Hiwar I Blog di Arabpress Israele Religione Zoom

Israele vuole i cristiani nel suo esercito

Articolo di Giusy Regina

Risale a metà dicembre scorso l’ultimo appello del ministro della Difesa israeliano Ya’alon Moshe, affinché sempre più arabi cristiani si uniscano alle file dell’esercito israeliano (IDF). “Israele non può più tollerare le violenze contro i cristiani in Medio Oriente”, ha detto il ministro. Ma la questione non nasce dal nulla.

Per non andare troppo indietro nel tempo, già nell’estate 2014, prima dell’attacco via terra su Gaza – parte dell’operazione Margine protettivo –  circa 800 arabi tra cristiani e musulmani vennero arruolati. Fino ad allora gli arabi cristiani – 130mila in Israele – venivano pressoché esclusi dal servizio militare in quanto intimamente associati ai palestinesi e alla loro lotta. In ogni caso si è trattato e si tratta di arruolamento volontario, possibile dal 17esimo anno di età, per sponsorizzare il quale il ministero della Difesa ha spedito accattivanti cartoline casa per casa, che a lungo andare hanno portato i loro frutti. Da giugno a dicembre 2014 ad esempio, si sono arruolati ben 84 arabi cristiani nelle IDF, quando in passato non si sarebbe arrivati nemmeno a 50. Il servizio militare, obbligatorio invece per ebrei, beduini e drusi, offre a chi ne entra a far parte volontariamente una serie di concessioni in materia di occupazione, istruzione, prestiti per la casa.

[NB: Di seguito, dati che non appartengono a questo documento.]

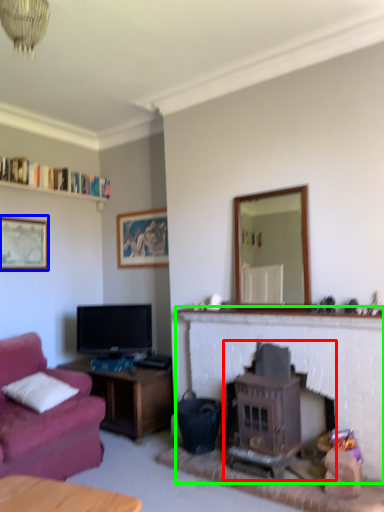 Question: Which is farther away from wood burning stove (highlighted by a red box)? picture frame (highlighted by a blue box) or fireplace (highlighted by a green box)?

Choices:
 (A) picture frame
 (B) fireplace

Answer: (A) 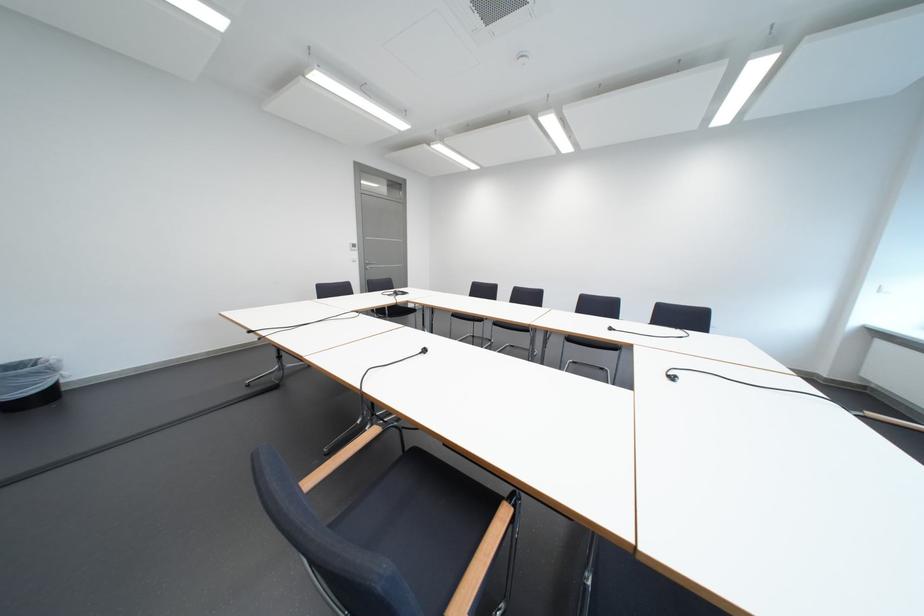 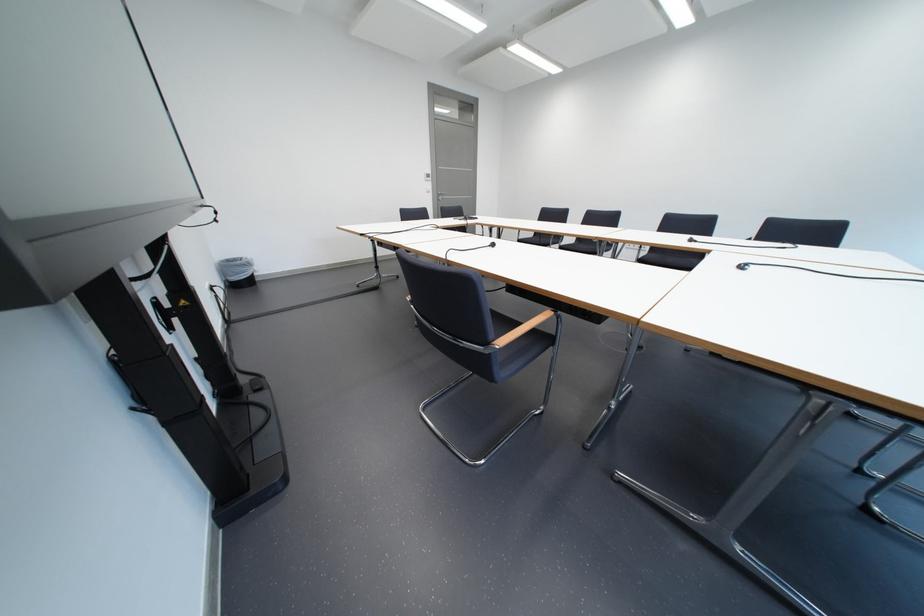 Question: In a continuous first-person perspective shot, in which direction is the camera moving?

Choices:
 (A) Left
 (B) Right
 (C) Forward
 (D) Backward

Answer: (D) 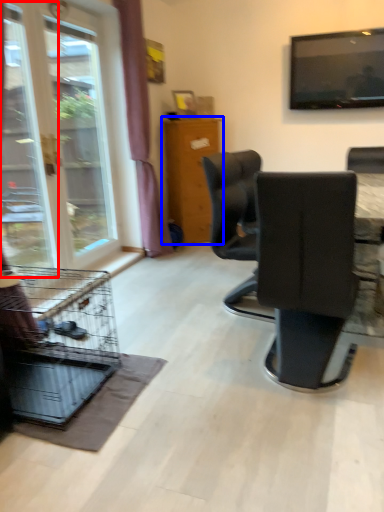 Question: Among these objects, which one is nearest to the camera, screen door (highlighted by a red box) or furniture (highlighted by a blue box)?

Choices:
 (A) screen door
 (B) furniture

Answer: (A) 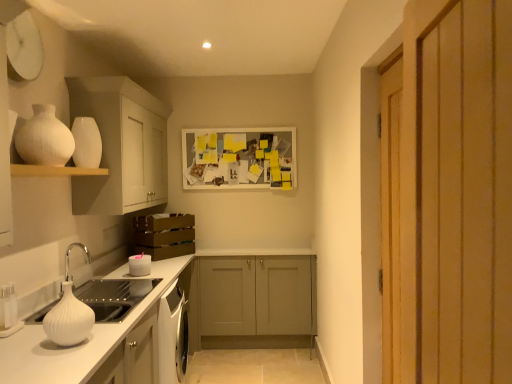 Question: From a real-world perspective, is white matte cabinet at upper left, the second cabinetry viewed from the right, physically above white matte candle at lower left?

Choices:
 (A) yes
 (B) no

Answer: (A)

Question: Considering the relative sizes of white matte cabinet at upper left, the first cabinetry in the top-to-bottom sequence, and white matte candle at lower left in the image provided, is white matte cabinet at upper left, the first cabinetry in the top-to-bottom sequence, wider than white matte candle at lower left?

Choices:
 (A) yes
 (B) no

Answer: (A)

Question: Is white matte cabinet at upper left, which ranks as the 2th cabinetry in back-to-front order, outside white matte candle at lower left?

Choices:
 (A) no
 (B) yes

Answer: (B)

Question: From a real-world perspective, is white matte cabinet at upper left, marked as the first cabinetry in a front-to-back arrangement, positioned under white matte candle at lower left based on gravity?

Choices:
 (A) no
 (B) yes

Answer: (A)

Question: Is white matte cabinet at upper left, placed as the first cabinetry when sorted from left to right, behind white matte candle at lower left?

Choices:
 (A) no
 (B) yes

Answer: (A)

Question: Does white matte cabinet at upper left, the first cabinetry in the top-to-bottom sequence, have a lesser width compared to white matte candle at lower left?

Choices:
 (A) yes
 (B) no

Answer: (B)

Question: From the image's perspective, is white matte cabinet at upper left, positioned as the second cabinetry in bottom-to-top order, located above white glossy vase at upper left?

Choices:
 (A) no
 (B) yes

Answer: (B)

Question: Could you tell me if white matte cabinet at upper left, the second cabinetry viewed from the right, is facing white glossy vase at upper left?

Choices:
 (A) no
 (B) yes

Answer: (A)

Question: From a real-world perspective, is white matte cabinet at upper left, the second cabinetry viewed from the right, on top of white glossy vase at upper left?

Choices:
 (A) no
 (B) yes

Answer: (A)

Question: From the image's perspective, is white matte cabinet at upper left, which ranks as the 2th cabinetry in back-to-front order, beneath white glossy vase at upper left?

Choices:
 (A) no
 (B) yes

Answer: (A)

Question: Is white matte cabinet at upper left, placed as the first cabinetry when sorted from left to right, oriented away from white glossy vase at upper left?

Choices:
 (A) no
 (B) yes

Answer: (A)

Question: Is white matte cabinet at upper left, marked as the first cabinetry in a front-to-back arrangement, placed right next to white glossy vase at upper left?

Choices:
 (A) yes
 (B) no

Answer: (B)

Question: Considering the relative sizes of matte gray cabinet at center, placed as the second cabinetry when sorted from front to back, and white matte candle at lower left in the image provided, is matte gray cabinet at center, placed as the second cabinetry when sorted from front to back, thinner than white matte candle at lower left?

Choices:
 (A) no
 (B) yes

Answer: (A) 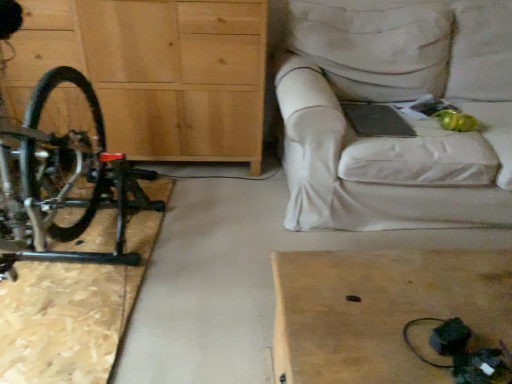 Question: From a real-world perspective, does light brown wooden table at lower right sit lower than white fabric couch at upper right?

Choices:
 (A) yes
 (B) no

Answer: (A)

Question: Considering the relative positions of light brown wooden table at lower right and white fabric couch at upper right in the image provided, is light brown wooden table at lower right to the right of white fabric couch at upper right from the viewer's perspective?

Choices:
 (A) yes
 (B) no

Answer: (B)

Question: Can you confirm if light brown wooden table at lower right is taller than white fabric couch at upper right?

Choices:
 (A) yes
 (B) no

Answer: (B)

Question: From the image's perspective, is light brown wooden table at lower right beneath white fabric couch at upper right?

Choices:
 (A) yes
 (B) no

Answer: (A)

Question: Is light brown wooden table at lower right bigger than white fabric couch at upper right?

Choices:
 (A) yes
 (B) no

Answer: (B)

Question: Is light brown wooden table at lower right positioned with its back to white fabric couch at upper right?

Choices:
 (A) yes
 (B) no

Answer: (A)

Question: Is black matte bicycle at left at the left side of white fabric couch at upper right?

Choices:
 (A) no
 (B) yes

Answer: (B)

Question: Is black matte bicycle at left located outside white fabric couch at upper right?

Choices:
 (A) yes
 (B) no

Answer: (A)

Question: Is black matte bicycle at left thinner than white fabric couch at upper right?

Choices:
 (A) no
 (B) yes

Answer: (A)

Question: Considering the relative positions of black matte bicycle at left and white fabric couch at upper right in the image provided, is black matte bicycle at left to the right of white fabric couch at upper right from the viewer's perspective?

Choices:
 (A) no
 (B) yes

Answer: (A)

Question: Is black matte bicycle at left positioned with its back to white fabric couch at upper right?

Choices:
 (A) yes
 (B) no

Answer: (B)

Question: From the image's perspective, is black matte bicycle at left beneath white fabric couch at upper right?

Choices:
 (A) yes
 (B) no

Answer: (A)

Question: Considering the relative sizes of light brown wooden table at lower right and black matte bicycle at left in the image provided, is light brown wooden table at lower right wider than black matte bicycle at left?

Choices:
 (A) yes
 (B) no

Answer: (B)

A sostenere da sempre l’arruolamento degli arabi cristiani che vivono in Israele nell’esercito del Paese, spunta la figura di padre Gabriel Nadaf, sacerdote cristiano greco-ortodosso, che è stato anche giudice dei tribunali religiosi della comunità e portavoce del Patriarcato greco-ortodosso di Gerusalemme. Conosciuto anche come leader spirituale nonché fondatore del Forum per il reclutamento dei cristiani israeliani, padre Nadaf sostiene da sempre l’integrazione degli arabi cristiani che vivono in Israele in tutte le istituzioni statali del Paese, tra cui l’esercito e il servizio civile appunto. “Il destino della comunità cristiana è legata ad Israele, che ne ha mantenuto e garantito la libertà di culto”, ha detto Nadaf. “Perché i drusi si arruolano? Perché i beduini si arruolano? E perché i cristiani non si arruolano?” ha detto in un’intervista a Times of Israel. “Perché hanno paura”, e questo, ha continuato, deve cambiare.

Ma com’è facile da immaginare, i deputati arabi della Knesset hanno fatto una forte opposizione al reclutamento dei cristiani nell’esercito. Uno tra tutti il cristiano Basel Ghattas, che, senza giri di parole, ha accusato Israele di “tentativo di dispersione” e mossa per discriminare i palestinesi musulmani, frantumando il nazionalismo arabo, sfruttando la paura sempre crescente per il seducente Daesh.

Dall’avanzamento di Daesh in poi infatti, la questione si è riproposta con più forza: la paura del califfato che avanza e le stragi contro i cristiani – soprattutto in Siria, Iraq e Libia – hanno portato anche i cristiani di Israele a sviluppare un desiderio di integrazione più vivo nello stato. Essi infatti vogliono far parte attivamente della vita del Paese e dare il loro contributo alla lotta al fondamentalismo islamico. Qualcosa sta cambiando dal basso, nella società dunque. Amir Shalayan ad esempio è un arabo cristiano di 26 anni offertosi volontario per servire Israele nelle IDF; egli ha dichiarato durante un’intervista al The Telegraph: “Preferirei essere un cittadino di seconda classe in uno stato ebraico piuttosto che un cittadino di prima classe in uno stato arabo. I paesi arabi non hanno alcun sistema. Vogliono agire secondo la Sharia”. La paura di Daesh diventa incombente dunque e la motivazione di Amir è semplice: i cristiani devono assimilarsi alla società israeliana e servire il Paese che li protegge.